Presenté este escrito para un concurso de un diario. Es obvio que no lo gané porque no lo han publicado después de casi un mes. Deje así.
Una vez más, como sucede cada 2 años, se acercan los pretendientes (también las “pretendientas” pero en este caso el lenguaje políticamente correcto no es relevante y hablaré en masculino, que el 90% son de tal género), al último cuarto de la torre más alta, prometiendo que, esta vez sí, van a pavimentar la calle que pasa frente a mi casa, convertirán el potrero de la parte de atrás en parque y limpiarán el rio que está junto al barrio.
Se acercan subidos en sus caballitos (de batalla) y ofrecen, como prenda de su amor, alimentos (típicos, como tamales o lechona) o material de construcción (tejas y ladrillos), junto a promesas que se lleva el viento.
Ni hablemos del color del príncipe, porque puede ser azul desteñido, agresivo rojo o agónico amarillo. No deja de ser curioso que los pretendientes que tratan de salir de este colorido espectro (casualmente el de la bandera) no resisten lo suficiente, como el verde mustio. Hay quienes lo eluden untándose de los tres colores pretendiendo representarlos todos.
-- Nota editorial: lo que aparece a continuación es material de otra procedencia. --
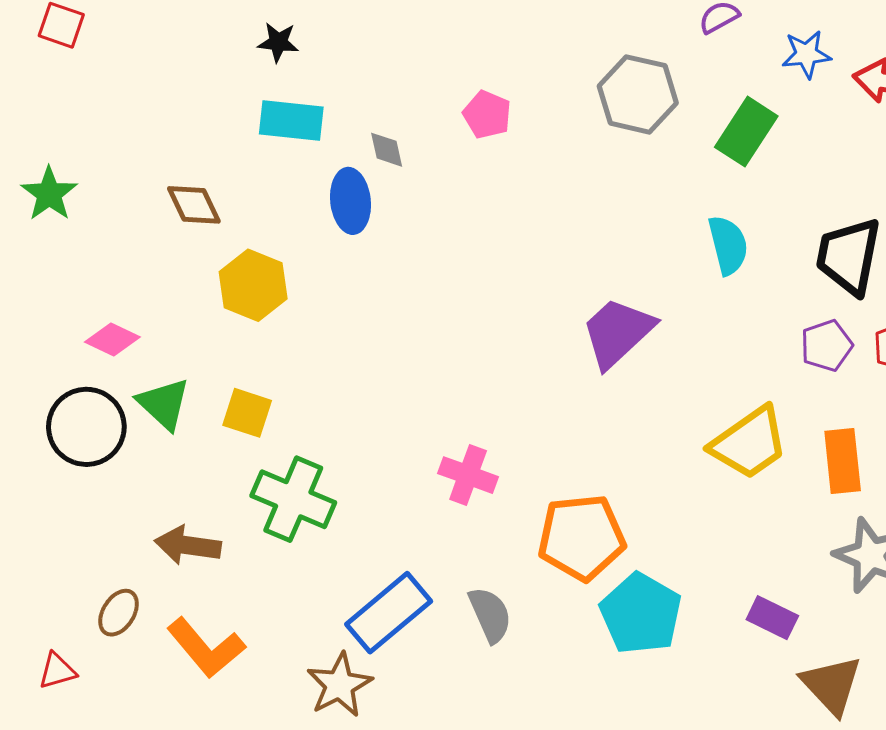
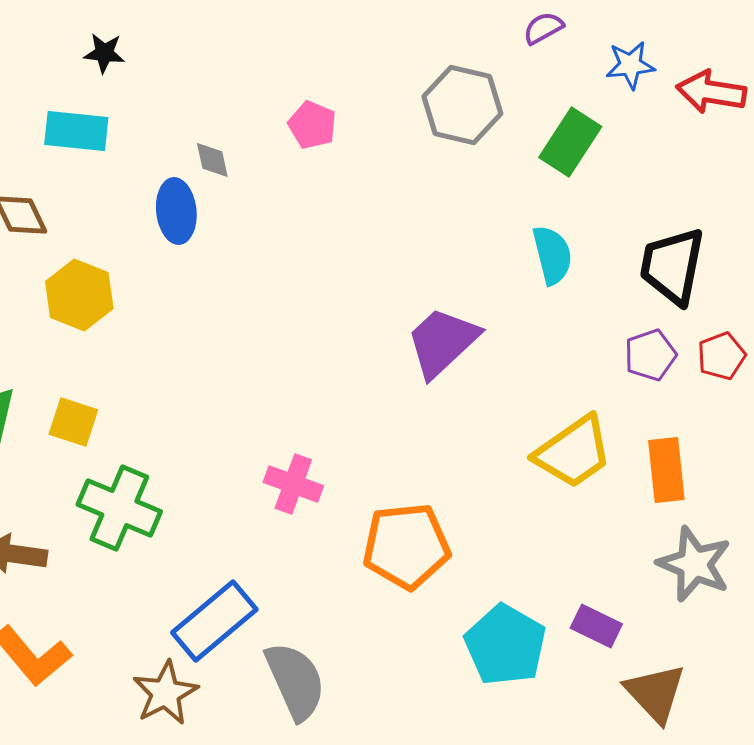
cyan rectangle: (291, 121) -> (76, 131), moved
cyan pentagon: (641, 614) -> (505, 645), moved
gray semicircle: (490, 615) -> (295, 681), moved, size x1.4

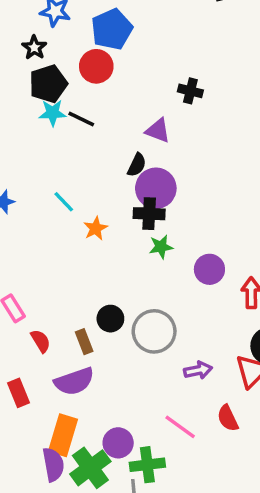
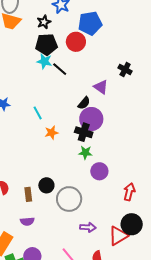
purple circle: (209, 269) -> (99, 171), moved
purple semicircle: (74, 381) -> (27, 221), moved, size x0.6

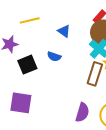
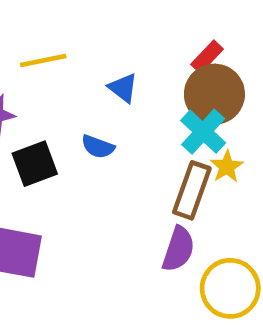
purple semicircle: (82, 112) -> (178, 249), moved

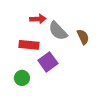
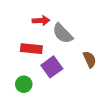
brown semicircle: (83, 37) -> (90, 59), moved

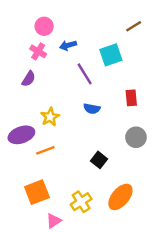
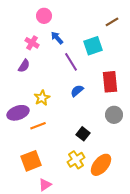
pink circle: (44, 26) -> (44, 16), moved
blue arrow: (68, 45) -> (57, 38), turned 64
red rectangle: (131, 98) -> (110, 82), size x1.5
blue semicircle: (92, 109) -> (77, 91), turned 128
yellow cross: (81, 202) -> (76, 160), moved

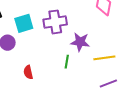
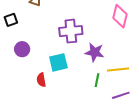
cyan square: (24, 23) -> (58, 62), moved
green line: (67, 62) -> (97, 80), moved

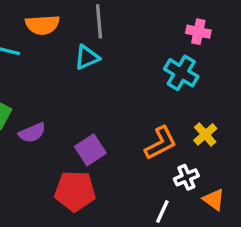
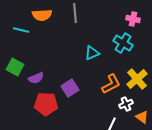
cyan triangle: (87, 57) -> (92, 53), moved
yellow cross: (205, 134) -> (137, 79), size x1.5
red pentagon: (75, 191) -> (46, 104), moved

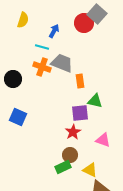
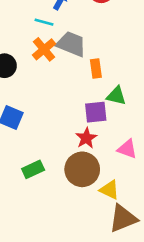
orange cross: (42, 67) -> (44, 49), turned 30
brown circle: (70, 155) -> (82, 169), size x1.6
green rectangle: (63, 167) -> (33, 169), moved

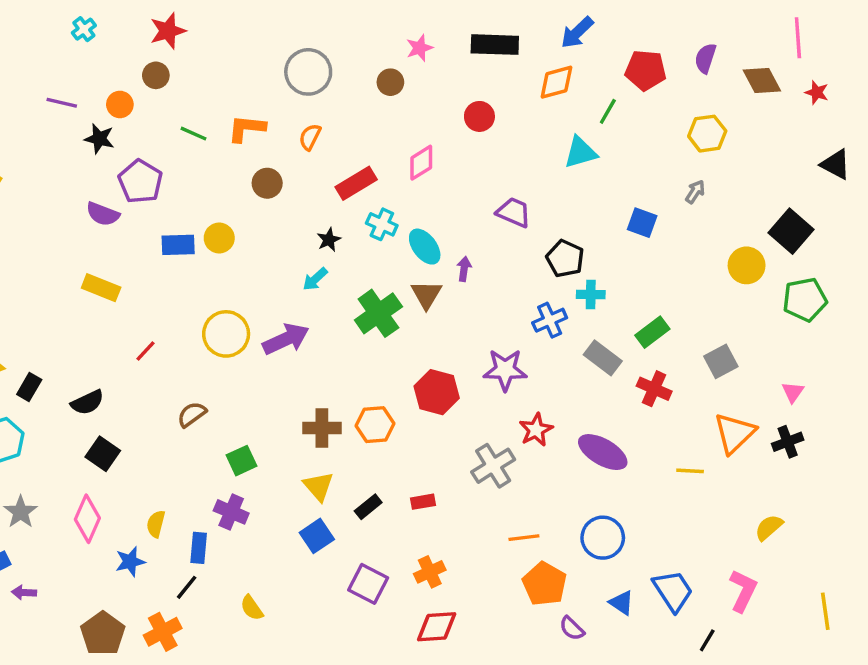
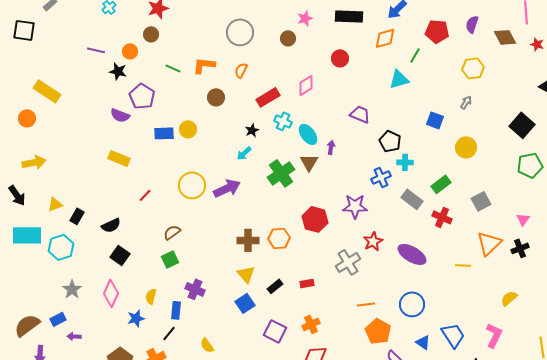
yellow circle: (747, 265) -> (466, 147), moved
green square: (241, 461) -> (170, 259), moved

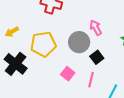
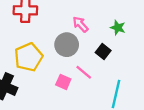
black square: (97, 57) -> (103, 51), moved
pink line: (91, 80) -> (84, 72), moved, turned -49

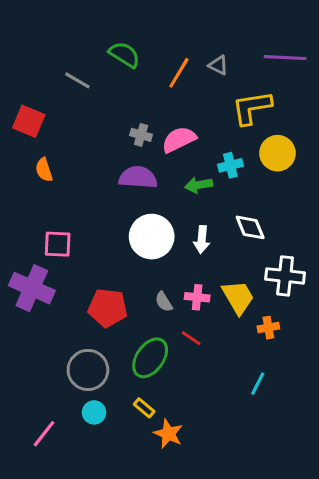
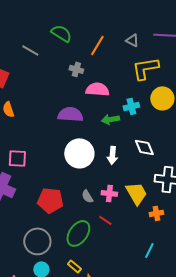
gray triangle: (218, 65) -> (132, 40), moved
gray cross: (141, 135) -> (76, 69), moved
pink semicircle: (179, 140) -> (97, 89), turned 30

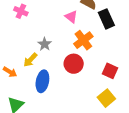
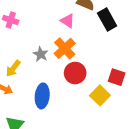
orange cross: (83, 40) -> (65, 48), moved
yellow arrow: (30, 60) -> (13, 68), moved
yellow square: (106, 98) -> (100, 95), moved

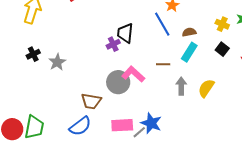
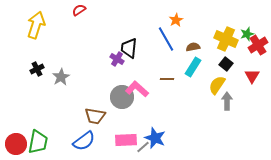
yellow cross: (222, 24) -> (226, 39), size x1.6
purple cross: (113, 44) -> (117, 59), turned -32
gray arrow: (181, 86) -> (227, 101), moved
yellow semicircle: (206, 88) -> (217, 85), moved

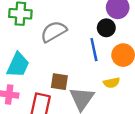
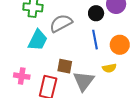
black circle: (106, 28) -> (96, 13), moved
cyan trapezoid: (18, 65) -> (38, 40), moved

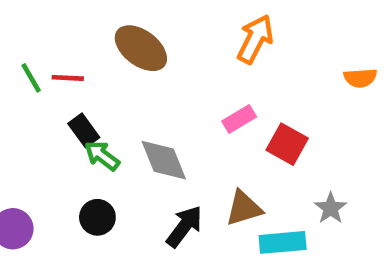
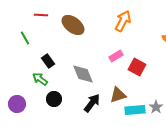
red line: (68, 78) -> (41, 15), moved
green arrow: (102, 156) -> (40, 79), moved
gray star: (331, 208) -> (156, 107), moved

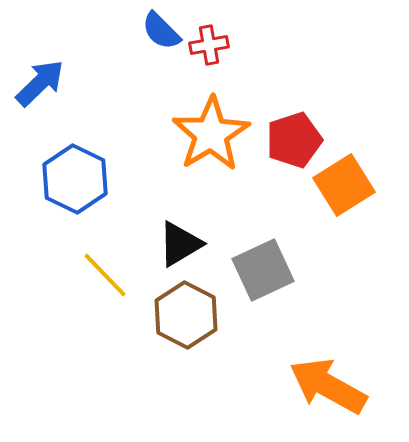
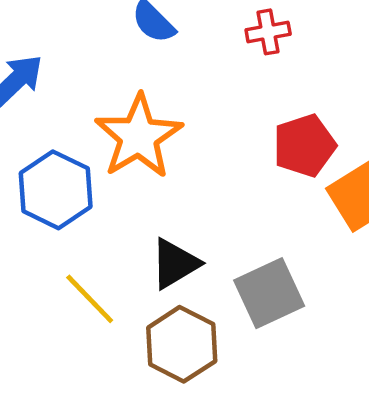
red cross: (209, 45) -> (268, 32), moved
orange star: (211, 134) -> (139, 136), moved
Dejan de recuerdo sus tarjetas de visita, que por un lado tienen el calendario del mundial o sus logros y trayectoria, nunca lo que prometen, no vaya uno en un par de meses a sacarles la tarjeta, reclamando el cumplimiento de “lo puedo escribir en piedra”.
Por el otro lado tienen su foto sonriendo desde el Photoshop, muchos con la inquietante postura de brazos cruzados (anticipando lo que harán si resultan elegidos), cuando no se desnudan, en un terrible intento por demostrar que no tienen nada que esconder.
Algunos vienen acompañados por sus delfines, porque en este reino el poder se pasa de generación en generación y es bueno ir entrenando a los herederos en la principesca tarea de usar transporte público de vez en cuando (nunca en hora pico) y en alzar bebés para subir en las encuestas.
Mientras tanto suenan en la radio sus campañas de publicidad política gratuita, se ven sus afiches y sus panfletos, entregados por desganados ayudantes con plena conciencia de que el dinero que se les pague por tal labor será lo único bueno que saquen del advenimiento del príncipe, el que, esta vez sí, nos va a arreglar la vida.
Y así seguimos en este reino del desconcierto, el país del sagrado papel, tratando de encontrar la mejor opción para elegir, aunque el príncipe venga, como cada dos años, con el simulacro de hacernos creer que decidimos, que el futuro rey de este caos no ha aceitado ya sus maquinarias y está elegido de antemano.